The Law of Cosines is akin to the Pythagorean theorem but applicable to any triangle, not just right-angled ones. It provides a relationship between the lengths of a triangle's sides and its cosine of one of its angles. Mathematically, it is given as:

• \( \cos A = \frac{b^2 + c^2 - a^2}{2bc} \)
• \( \cos B = \frac{a^2 + c^2 - b^2}{2ac} \)
• \( \cos C = \frac{a^2 + b^2 - c^2}{2ab} \)

In the exercise step-by-step solution, the Law of Cosines allows us to express cosines of angles in terms of the triangle's side lengths. This is essential for substituting back into expressions that would otherwise be tricky to evaluate using angles alone, offering a more calculable approach. It sheds light on the symmetry of the triangle through its connections with side lengths and angles.

The Sine Rule is another trigonometric identity that relates the side lengths of a triangle to the sines of its angles. It is particularly useful for solving triangles, finding unknown sides, or angles when enough information is known about the other parts. The rule is:

• \( \frac{a}{\sin A} = \frac{b}{\sin B} = \frac{c}{\sin C} = 2R \)

Where \( R \) is the circumradius of the triangle. In proving the formula from the exercise, the Sine Rule facilitates rewriting sides \( a, b, \) and \( c \) in terms of the sinusoidal function and the circumradius \( R \).
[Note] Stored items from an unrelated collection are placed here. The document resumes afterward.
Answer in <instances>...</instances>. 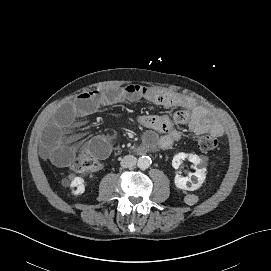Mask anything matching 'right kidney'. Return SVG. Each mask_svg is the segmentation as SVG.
Segmentation results:
<instances>
[{"mask_svg": "<svg viewBox=\"0 0 271 271\" xmlns=\"http://www.w3.org/2000/svg\"><path fill=\"white\" fill-rule=\"evenodd\" d=\"M93 175H90V178H92ZM85 185L86 183L84 182L83 178L81 177H75L72 181H71V187H77L76 190H73V193L75 195L78 194H82L85 191Z\"/></svg>", "mask_w": 271, "mask_h": 271, "instance_id": "1", "label": "right kidney"}]
</instances>
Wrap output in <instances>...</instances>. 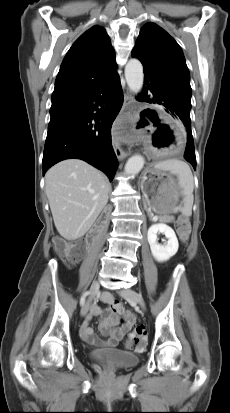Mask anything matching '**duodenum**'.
<instances>
[{"label":"duodenum","mask_w":230,"mask_h":413,"mask_svg":"<svg viewBox=\"0 0 230 413\" xmlns=\"http://www.w3.org/2000/svg\"><path fill=\"white\" fill-rule=\"evenodd\" d=\"M95 235V232H92L91 234H90V237H93Z\"/></svg>","instance_id":"duodenum-1"}]
</instances>
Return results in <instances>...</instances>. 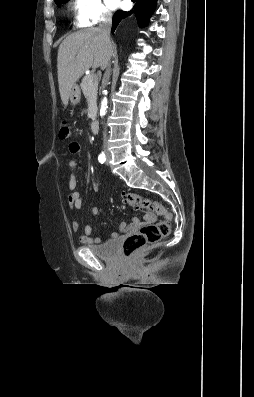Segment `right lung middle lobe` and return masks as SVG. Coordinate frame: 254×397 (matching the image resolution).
Returning <instances> with one entry per match:
<instances>
[{
	"instance_id": "obj_1",
	"label": "right lung middle lobe",
	"mask_w": 254,
	"mask_h": 397,
	"mask_svg": "<svg viewBox=\"0 0 254 397\" xmlns=\"http://www.w3.org/2000/svg\"><path fill=\"white\" fill-rule=\"evenodd\" d=\"M68 0H56L55 3L57 6H60L62 3H66Z\"/></svg>"
}]
</instances>
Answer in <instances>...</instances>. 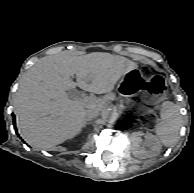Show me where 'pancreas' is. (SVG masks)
Listing matches in <instances>:
<instances>
[{"label": "pancreas", "instance_id": "1", "mask_svg": "<svg viewBox=\"0 0 194 193\" xmlns=\"http://www.w3.org/2000/svg\"><path fill=\"white\" fill-rule=\"evenodd\" d=\"M123 108H127L128 110L133 111L135 113L151 114V111L149 109H146L143 106H140V104L136 102L129 101V104Z\"/></svg>", "mask_w": 194, "mask_h": 193}]
</instances>
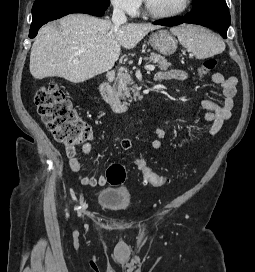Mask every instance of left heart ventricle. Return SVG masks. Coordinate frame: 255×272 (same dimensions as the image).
Instances as JSON below:
<instances>
[{"label":"left heart ventricle","mask_w":255,"mask_h":272,"mask_svg":"<svg viewBox=\"0 0 255 272\" xmlns=\"http://www.w3.org/2000/svg\"><path fill=\"white\" fill-rule=\"evenodd\" d=\"M185 0H148L149 6L156 12H172L180 9Z\"/></svg>","instance_id":"b2bd125f"}]
</instances>
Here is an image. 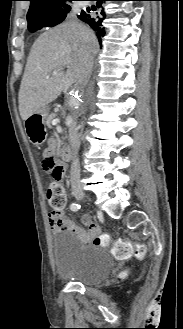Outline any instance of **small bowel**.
I'll return each instance as SVG.
<instances>
[{
	"label": "small bowel",
	"mask_w": 183,
	"mask_h": 329,
	"mask_svg": "<svg viewBox=\"0 0 183 329\" xmlns=\"http://www.w3.org/2000/svg\"><path fill=\"white\" fill-rule=\"evenodd\" d=\"M56 151L57 142L55 140H49L44 150V156L51 155L55 157ZM47 219L48 224L54 233H57L59 231L74 232L79 235V237L84 243H90L91 238L90 236L86 235L79 227H87V225H89L91 232L94 235L92 237V241L96 237V234L99 232V227L95 223H93L88 216L83 217V220H78V227L63 212L56 213L52 211L48 214Z\"/></svg>",
	"instance_id": "1"
}]
</instances>
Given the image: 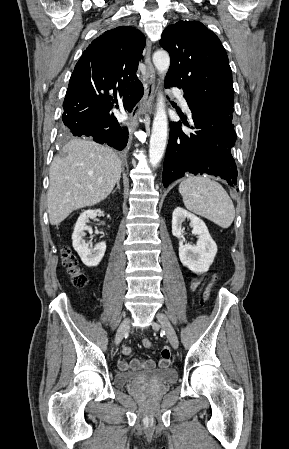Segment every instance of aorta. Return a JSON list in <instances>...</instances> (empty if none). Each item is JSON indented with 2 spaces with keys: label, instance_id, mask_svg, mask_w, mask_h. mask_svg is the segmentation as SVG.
<instances>
[{
  "label": "aorta",
  "instance_id": "762f6f07",
  "mask_svg": "<svg viewBox=\"0 0 289 449\" xmlns=\"http://www.w3.org/2000/svg\"><path fill=\"white\" fill-rule=\"evenodd\" d=\"M153 63L158 74L165 76L169 66L170 57L164 50H158L153 54ZM168 120L165 110V100L160 93L157 100V110L153 120L152 133L149 146V161L152 167L160 163L167 143Z\"/></svg>",
  "mask_w": 289,
  "mask_h": 449
}]
</instances>
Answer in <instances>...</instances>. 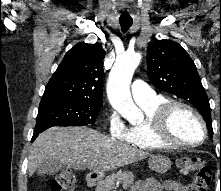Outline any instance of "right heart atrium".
Wrapping results in <instances>:
<instances>
[{
    "label": "right heart atrium",
    "mask_w": 221,
    "mask_h": 191,
    "mask_svg": "<svg viewBox=\"0 0 221 191\" xmlns=\"http://www.w3.org/2000/svg\"><path fill=\"white\" fill-rule=\"evenodd\" d=\"M106 124L109 134L119 140H126L128 137V127L121 120L120 116L114 110H109L106 116Z\"/></svg>",
    "instance_id": "d8ad5b80"
}]
</instances>
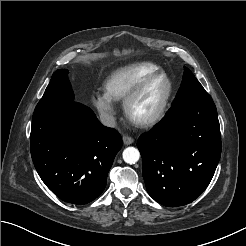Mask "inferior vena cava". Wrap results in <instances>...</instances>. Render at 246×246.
Returning a JSON list of instances; mask_svg holds the SVG:
<instances>
[{
  "instance_id": "inferior-vena-cava-1",
  "label": "inferior vena cava",
  "mask_w": 246,
  "mask_h": 246,
  "mask_svg": "<svg viewBox=\"0 0 246 246\" xmlns=\"http://www.w3.org/2000/svg\"><path fill=\"white\" fill-rule=\"evenodd\" d=\"M100 122L107 127H115L116 121L112 115L103 113L100 115Z\"/></svg>"
}]
</instances>
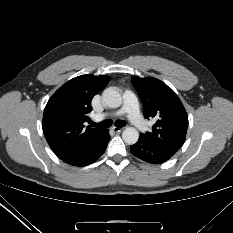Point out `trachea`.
Returning <instances> with one entry per match:
<instances>
[{"label":"trachea","mask_w":233,"mask_h":233,"mask_svg":"<svg viewBox=\"0 0 233 233\" xmlns=\"http://www.w3.org/2000/svg\"><path fill=\"white\" fill-rule=\"evenodd\" d=\"M92 127H99V128H109L112 126V121L110 119H106L99 123L90 122ZM126 125V122L123 120H117L115 121V126L117 127H124Z\"/></svg>","instance_id":"trachea-1"}]
</instances>
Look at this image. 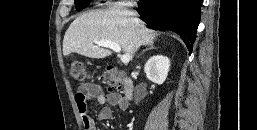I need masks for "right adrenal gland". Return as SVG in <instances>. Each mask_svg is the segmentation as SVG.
Segmentation results:
<instances>
[{
	"label": "right adrenal gland",
	"mask_w": 257,
	"mask_h": 130,
	"mask_svg": "<svg viewBox=\"0 0 257 130\" xmlns=\"http://www.w3.org/2000/svg\"><path fill=\"white\" fill-rule=\"evenodd\" d=\"M153 49H155V47L153 46V44H149L148 47L142 51L141 54H144V53L147 52L148 50H153Z\"/></svg>",
	"instance_id": "2a0ac1e0"
}]
</instances>
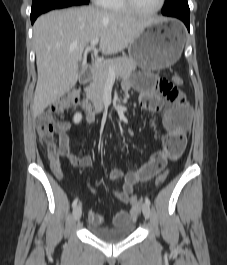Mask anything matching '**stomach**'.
Masks as SVG:
<instances>
[{"mask_svg": "<svg viewBox=\"0 0 227 265\" xmlns=\"http://www.w3.org/2000/svg\"><path fill=\"white\" fill-rule=\"evenodd\" d=\"M184 47V27L176 20L149 24L128 46V53L139 67L157 71L172 66Z\"/></svg>", "mask_w": 227, "mask_h": 265, "instance_id": "0dacf381", "label": "stomach"}]
</instances>
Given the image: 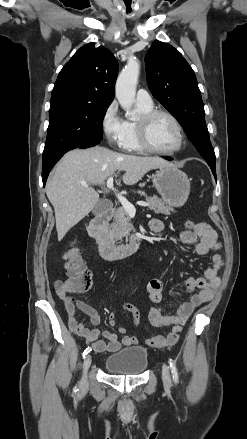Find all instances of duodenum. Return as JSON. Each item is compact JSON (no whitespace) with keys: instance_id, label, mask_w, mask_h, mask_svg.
Segmentation results:
<instances>
[{"instance_id":"1","label":"duodenum","mask_w":247,"mask_h":439,"mask_svg":"<svg viewBox=\"0 0 247 439\" xmlns=\"http://www.w3.org/2000/svg\"><path fill=\"white\" fill-rule=\"evenodd\" d=\"M113 215V208L109 207L95 218L88 226V234L95 239L98 244L101 256L108 260H115L129 256L139 250L141 240L133 238L124 244H115L106 234V226Z\"/></svg>"}]
</instances>
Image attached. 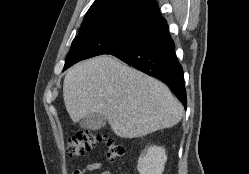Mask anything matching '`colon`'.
<instances>
[{
	"label": "colon",
	"instance_id": "5ec220e1",
	"mask_svg": "<svg viewBox=\"0 0 249 174\" xmlns=\"http://www.w3.org/2000/svg\"><path fill=\"white\" fill-rule=\"evenodd\" d=\"M106 146V159L115 161L124 154V148L117 142L107 139L104 135L91 131L83 130L77 132L68 139L67 154L71 157H80L94 150L99 144Z\"/></svg>",
	"mask_w": 249,
	"mask_h": 174
}]
</instances>
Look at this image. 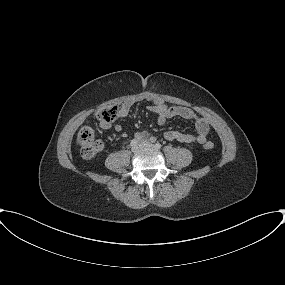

This substitution simplifies expressions involving products of side lengths and angles, aligning them with the trigonometric identity framework needed for further simplification and final proof steps in geometry problems.

Calculating the area of a triangle can be approached from various mathematical formulas depending on the known quantities (sides, angles, etc.). A common formula involves sides and the included angle or the semi-perimeter and all three sides, notably Heron's formula:

• \( \Delta = \sqrt{s(s-a)(s-b)(s-c)} \)
• where \( s = \frac{a+b+c}{2} \) is the semi-perimeter.

Alternatively, when using trigonometry, the area formula incorporating sine is:

• \( \Delta = \frac{1}{2}ab\sin C \)

In the context of trigonometric identities, the area can also be expressed through angles and circumradius, as derived in the exercise solution:

• \( \Delta = 4R^2\sin A\sin B\sin C \)

This multifaceted approach simplifies the expression into a manageable format, providing clarity and easing the burden of computation in proofs.